Malam yang semakin larut rupanya tak membuat dua orang itu mengantuk. Dua gelas minuman hangat, cammomile tea pun tak segera membuat keduanya beranjak tidur. Sunyi senyap tak ada suara, hanya ada dentingan suara jam dinding yang sedari tadi ramai memenuhi indera pendengaran mereka berdua.
Si wanita menoleh. Raut wajahnya kacau. Mata dan hidungnya memerah. Urat di dahinya pun terlihat mengerut samar. Emosi yang seharusnya menguar, tertahan oleh kerutan itu.
"Kamu serius, mas Ray? Maksud aku, papa baru saja meninggal. Bisakah kamu menunggu satu tahun lagi?" pintanya memelas. Pria di sampingnya adalah Rayyan, suami yang baru dinikahi olehnya satu tahun yang lalu tepat di hari ulang tahun sang papa.
Keduanya menikah atas dasar perjodohan bisnis antara dua perusahaan, tanpa cinta sama sekali. Satu bulan berjalan sejak pernikahan itu terjadi, Lily sang istri jatuh cinta pada suaminya. Namun, seperti pungguk merindukan bulan cintanya pada sang suami tak mendapatkan respon dan berakhir bertepuk sebelah tangan.
"Aku serius. Nayya sudah menungguku lebih dari satu tahun, Lily. Haruskah aku menggantungnya lagi? Ingat, sebelum pernikahan itu terjadi bukankah sudah aku katakan kalau kamu jangan jatuh cinta padaku," pekiknya. Lily terdiam dan menunduk. Ia sadar bahwa cintanya pada sang suami tak mungkin bisa bersatu.
"Baiklah. Aku akan menandatangani surat perceraian itu," ucapnya lemas.
Tangan mungil Lily segera menyambar berkas di atas meja yang teronggok lebih dari lima jam. Ia membuka perlahan dan membacanya satu persatu. Di lembar pertama ia belum merasakan apapun, sampai lembar terakhir tak terasa ia meneteskan satu dua butir airmata yang akhirnya ikut menangisi lembaran berkas itu.
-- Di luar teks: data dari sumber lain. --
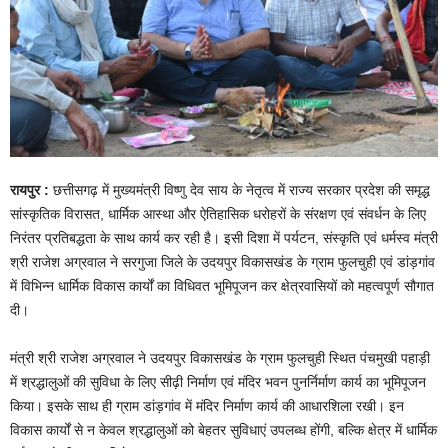
रायपुर :
छत्तीसगढ़ में मुख्यमंत्री विष्णु देव साय के नेतृत्व में राज्य सरकार प्रदेश की समृद्ध
सांस्कृतिक विरासत, धार्मिक आस्था और ऐतिहासिक धरोहरों के संरक्षण एवं संवर्धन के लिए
निरंतर प्रतिबद्धता के साथ कार्य कर रही है। इसी दिशा में पर्यटन, संस्कृति एवं धर्मस्व मंत्री
श्री राजेश अग्रवाल ने सरगुजा जिले के उदयपुर विकासखंड के ग्राम फुलचुही एवं डांड़गांव
में विभिन्न धार्मिक विकास कार्यों का विधिवत भूमिपूजन कर क्षेत्रवासियों को महत्वपूर्ण सौगात
दी।
मंत्री श्री राजेश अग्रवाल ने उदयपुर विकासखंड के ग्राम फुलचुही स्थित पंचमुखी पहाड़ी
में श्रद्धालुओं की सुविधा के लिए सीढ़ी निर्माण एवं मंदिर भवन पुनर्निर्माण कार्य का भूमिपूजन
किया। इसके साथ ही ग्राम डांड़गांव में मंदिर निर्माण कार्य की आधारशिला रखी। इन
विकास कार्यों से न केवल श्रद्धालुओं को बेहतर सुविधाएं उपलब्ध होंगी, बल्कि क्षेत्र में धार्मिक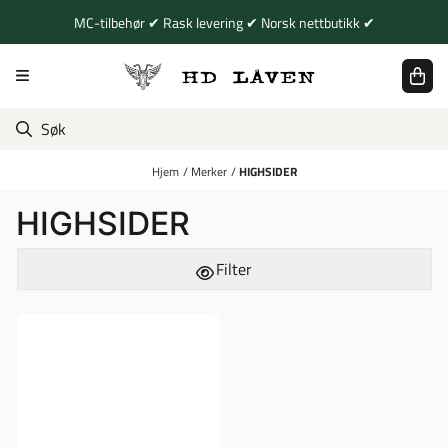
Hopp til innhold
MC-tilbehør ✔ Rask levering ✔ Norsk nettbutikk ✔
Hjem
/
Merker
/
HIGHSIDER
HIGHSIDER
Filter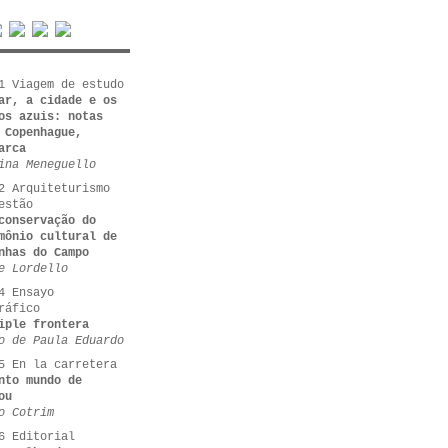
1 Viagem de estudo
ar, a cidade e os
os azuis: notas
 Copenhague,
arca
ina Meneguello
2 Arquiteturismo
estão
conservação do
mônio cultural de
nhas do Campo
e Lordello
4 Ensayo
ráfico
iple frontera
o de Paula Eduardo
5 En la carretera
nto mundo de
ou
o Cotrim
6 Editorial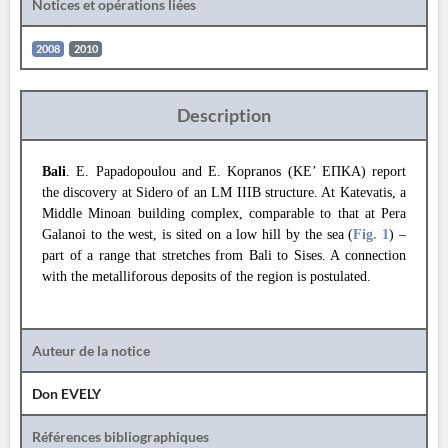
Notices et opérations liées
2008
2010
Description
Bali
. E. Papadopoulou and E. Kopranos (ΚE’ ΕΠΚΑ) report
the discovery at Sidero of an LM IIIB structure. At Katevatis, a
Middle Minoan building complex, comparable to that at Pera
Galanoi to the west, is sited on a low hill by the sea (
Fig. 1
) –
part of a range that stretches from Bali to Sises. A connection
with the metalliforous deposits of the region is postulated.
Auteur de la notice
Don EVELY
Références bibliographiques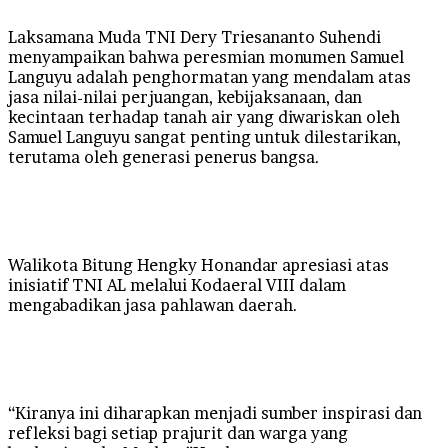
Laksamana Muda TNI Dery Triesananto Suhendi
menyampaikan bahwa peresmian monumen Samuel
Languyu adalah penghormatan yang mendalam atas
jasa nilai-nilai perjuangan, kebijaksanaan, dan
kecintaan terhadap tanah air yang diwariskan oleh
Samuel Languyu sangat penting untuk dilestarikan,
terutama oleh generasi penerus bangsa.
Walikota Bitung Hengky Honandar apresiasi atas
inisiatif TNI AL melalui Kodaeral VIII dalam
mengabadikan jasa pahlawan daerah.
“Kiranya ini diharapkan menjadi sumber inspirasi dan
refleksi bagi setiap prajurit dan warga yang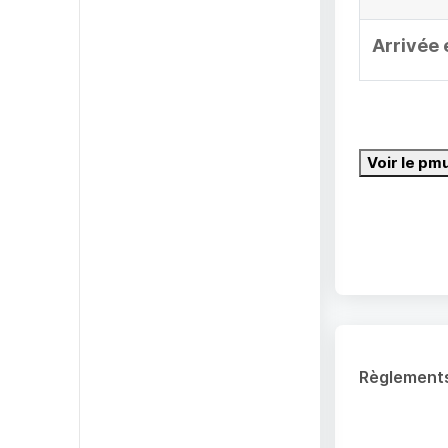
Arrivée 
Voir le pm
Règlement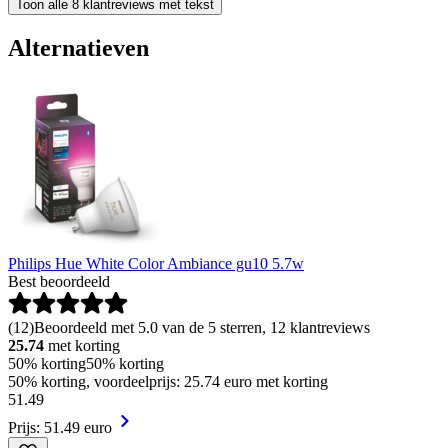
Toon alle 8 klantreviews met tekst
Alternatieven
Philips Hue White Color Ambiance gu10 5.7w
Best beoordeeld
(
12
)
Beoordeeld met 5.0 van de 5 sterren, 12 klantreviews
25.74
met korting
50% korting
50% korting
50% korting, voordeelprijs: 25.74 euro met korting
51
.
49
Prijs: 51.49 euro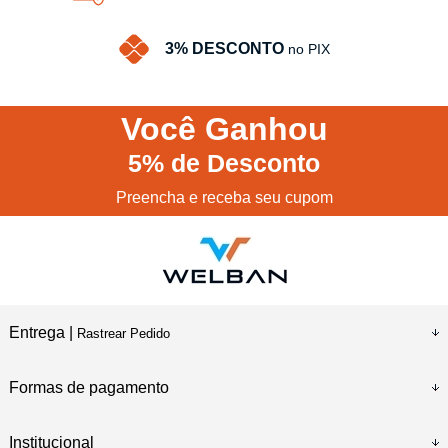
3% DESCONTO
no PIX
Você
Ganhou
5%
de Desconto
Preencha e receba seu cupom
Entrega |
Rastrear Pedido
Formas de pagamento
Institucional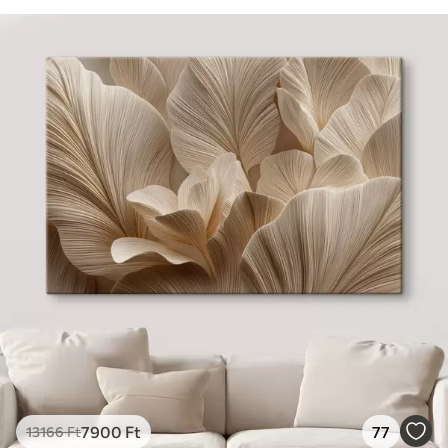
7900
Ft
77
13166
Ft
"Dalam perceraian ini, aku tak mau banyak percekcokan. Semua harta gono-gini sudah aku atur. Rumah ini, mobil dan usaha butik yang sedang kamu rintis aku berikan semuanya tanpa terkecuali dengan satu syarat." Lily menoleh, wajah Rayhan berada tepat di hadapannya. Ini membuatnya gugup.
"A-apa?"
"Jangan pernah hubungi aku lagi. Apapun masalah yang sedang kamu hadapi, karena aku akan memulai hidupku dengan Nayya setelah ini. Paham?" Lily mengangguk. "Cepat tanda tangan dan mulai besok status kita bukan lagi suami istri. Kita hanya partner."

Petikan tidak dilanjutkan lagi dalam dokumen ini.